We create a 10-armed bandit:

In [None]:
K = kBandits(10, 0, 1)

and we generate rewards to plot a figure like Fig 4.1

In [None]:
# we add a slight jitter in x to our points, for a clearer plot
points = [[i+nprand.normal(0, 0.05), K.bandits[i].reward()] for i in range(0, 10) for k in range(0, 100)]

In [None]:
x = [p[0] for p in points]
y = [p[1] for p in points]

In [None]:
ax = plt.scatter(x, y)
plt.xlabel('Action')
plt.ylabel('Reward')
plt.title('Reward distribution for a 10-armed bandit')
plt.xlim([-1, 10])
plt.show()

## Exercise: implementing the first algorithm

To implement the first algorithm of the chapter, you'll need an argmax function that breaks ties randomly:

In [None]:
def randargmax(array):
    # your function here

Hint: take a look at `numpy.where` and `numpy.random.choice`

You'll also need a function that decides wether the action should be to exploratory (random), with proba epsilon, or greedy

In [None]:
def choose_at_random(epsilon):
    # your function here
    # should return 1 if exploration, 0 otherwise

You're ready to implement the first algorithm!

In [None]:
def simple_algo(steps, epsilon):
    # your algorithm here
    # it should return an array of rewards, one per step

### Figures

To reproduce Fig 2.2, the algorithm should be run 2000 times with 1000 steps, and the mean should be taken over the 2000 rewards per step. Such operations can be easily managed using `numpy` in the following way:

In [None]:
n_episodes = 2000
n_steps = 1000

# initiate an empty array of the desired shape
rewards = np.ndarray(shape=(n_episodes, n_steps))

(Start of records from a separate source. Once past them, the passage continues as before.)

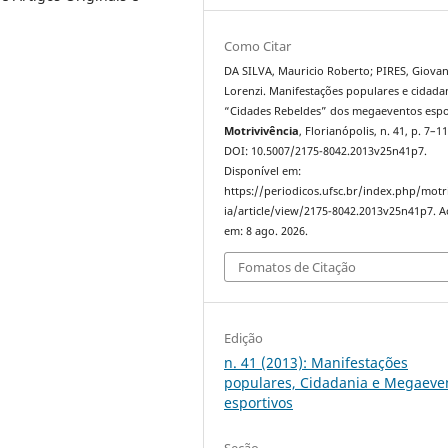
Como Citar
DA SILVA, Mauricio Roberto; PIRES, Giovan
Lorenzi. Manifestações populares e cidada
“Cidades Rebeldes” dos megaeventos espo
Motrivivência
, Florianópolis, n. 41, p. 7–11
DOI: 10.5007/2175-8042.2013v25n41p7.
Disponível em:
https://periodicos.ufsc.br/index.php/motr
ia/article/view/2175-8042.2013v25n41p7. A
em: 8 ago. 2026.
Fomatos de Citação
Edição
n. 41 (2013): Manifestações
populares, Cidadania e Megaeve
esportivos
Seção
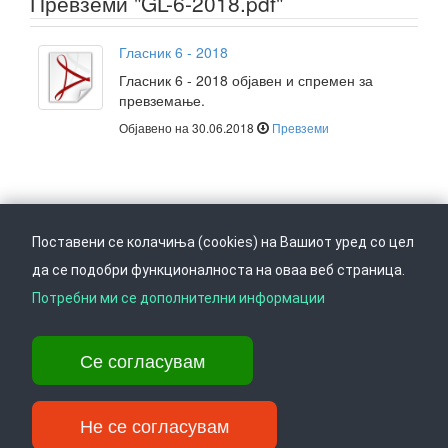
Превземи "GL-6-2018.pdf"
Гласник 6 - 2018
Гласник 6 - 2018 објавен и спремен за
превземање.
Објавено на 30.06.2018
Превземи
Поставени се колачиња (cookies) на Вашиот уред со цел
да се подобри функционалноста на оваа веб страница.
Следете не на
Врати се горе
Потребни ми се дополнителни информации
Се согласувам
Ул. Даме Груев 14, Катна гаража Беко на 1-виот кат, 1000 Скопје,
Тел: +389 2 3103 601 (641), Факс: +389 2 3137 149 |
info@ippo.gov.mk
Не се согласувам
©
. ·
Privacy
·
Terms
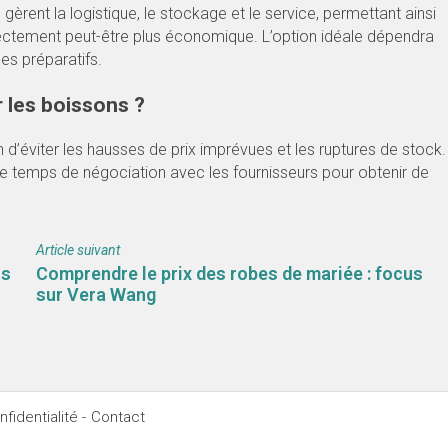
 gèrent la logistique, le stockage et le service, permettant ainsi
directement peut-être plus économique. L’option idéale dépendra
es préparatifs.
 les boissons ?
n d’éviter les hausses de prix imprévues et les ruptures de stock.
i le temps de négociation avec les fournisseurs pour obtenir de
Article suivant
ns
Comprendre le prix des robes de mariée : focus
sur Vera Wang
fidentialité -
Contact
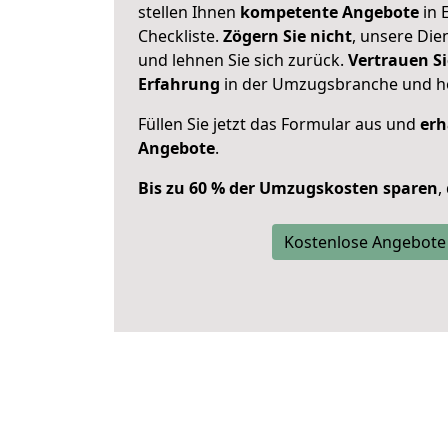
stellen Ihnen
kompetente Angebote
in 
Checkliste.
Zögern Sie nicht
, unsere Di
und lehnen Sie sich zurück.
Vertrauen Si
Erfahrung
in der Umzugsbranche und ho
Füllen Sie jetzt das Formular aus und
erh
Angebote
.
Bis zu 60 % der Umzugskosten sparen
,
Kostenlose Angebote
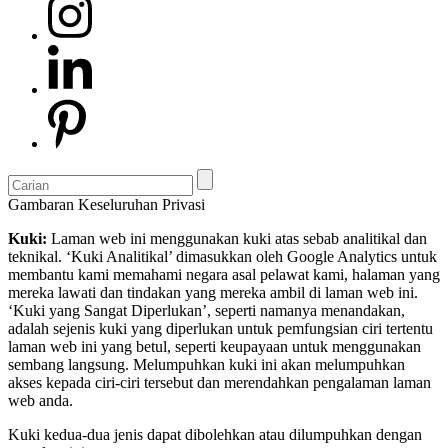
Gambaran Keseluruhan Privasi
Kuki:
Laman web ini menggunakan kuki atas sebab analitikal dan
teknikal. ‘Kuki Analitikal’ dimasukkan oleh Google Analytics untuk
membantu kami memahami negara asal pelawat kami, halaman yang
mereka lawati dan tindakan yang mereka ambil di laman web ini.
‘Kuki yang Sangat Diperlukan’, seperti namanya menandakan,
adalah sejenis kuki yang diperlukan untuk pemfungsian ciri tertentu
laman web ini yang betul, seperti keupayaan untuk menggunakan
sembang langsung. Melumpuhkan kuki ini akan melumpuhkan
akses kepada ciri-ciri tersebut dan merendahkan pengalaman laman
web anda.
Kuki kedua-dua jenis dapat dibolehkan atau dilumpuhkan dengan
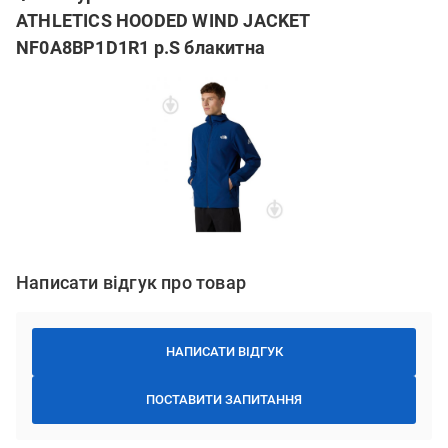
ATHLETICS HOODED WIND JACKET
NF0A8BP1D1R1 р.S блакитна
Написати відгук про товар
НАПИСАТИ ВІДГУК
ПОСТАВИТИ ЗАПИТАННЯ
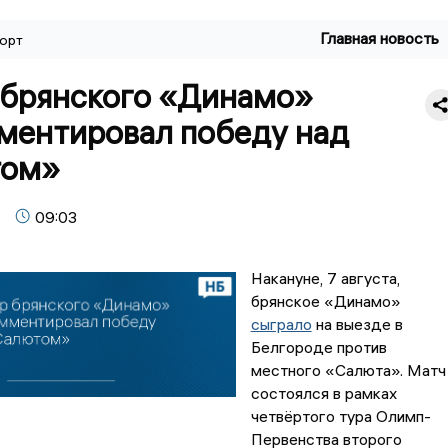
Главная новость
орт
 брянского «Динамо»
ментировал победу над
том»
09:03
Накануне, 7 августа,
брянское «Динамо»
сыграло
на выезде в
Белгороде против
местного «Салюта». Матч
состоялся в рамках
четвёртого тура Олимп-
Первенства второго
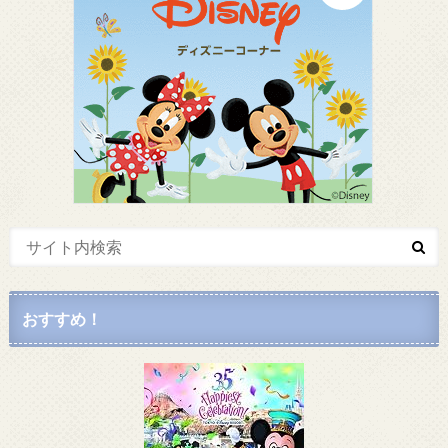
おすすめ！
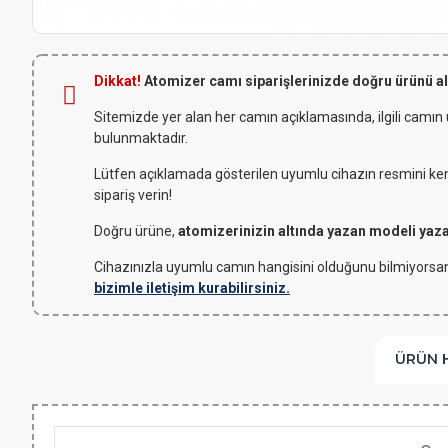
Dikkat!
Atomizer camı siparişlerinizde doğru ürünü a
Sitemizde yer alan her camın açıklamasında, ilgili camın
bulunmaktadır.
Lütfen açıklamada gösterilen uyumlu cihazın resmini kendi
sipariş verin!
Doğru ürüne,
atomizerinizin altında yazan modeli yaz
Cihazınızla uyumlu camın hangisini olduğunu bilmiyorsan
bizimle iletişim kurabilirsiniz.
ÜRÜN 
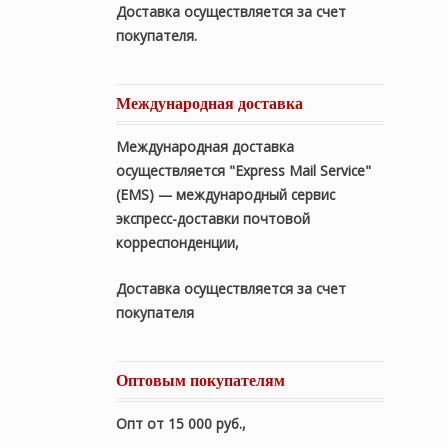
Доставка осуществляется за счет
покупателя.
Международная доставка
Международная доставка
осуществляется "Express Mail Service"
(EMS) — международный сервис
экспресс-доставки почтовой
корреспонденции,
Доставка осуществляется за счет
покупателя
Оптовым покупателям
Опт от 15 000 руб.
,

# fill the array with the results of the algorithm
for i in range(0, np.size(rews, 0)):
    R = simple_algo(n_steps, epsilon)
    # replace the ith row with the computed rewards
    rewards[i, :] = R
    
# then take the mean over the rows using array.mean
mean_reward = rews.mean(axis=0)

You can now plot the result and compare it to the book's figure

In [None]:
plt.plot(mean_r)
plt.xlabel('Steps')
plt.ylabel('Average reward')
plt.show()

The lower part of Fig. 2.2 shows the percentage of optimal actions chosen by the algorithm. Modify your `simple_algo` to keep track of optimal actions and try to reproduce the book's bottom figure.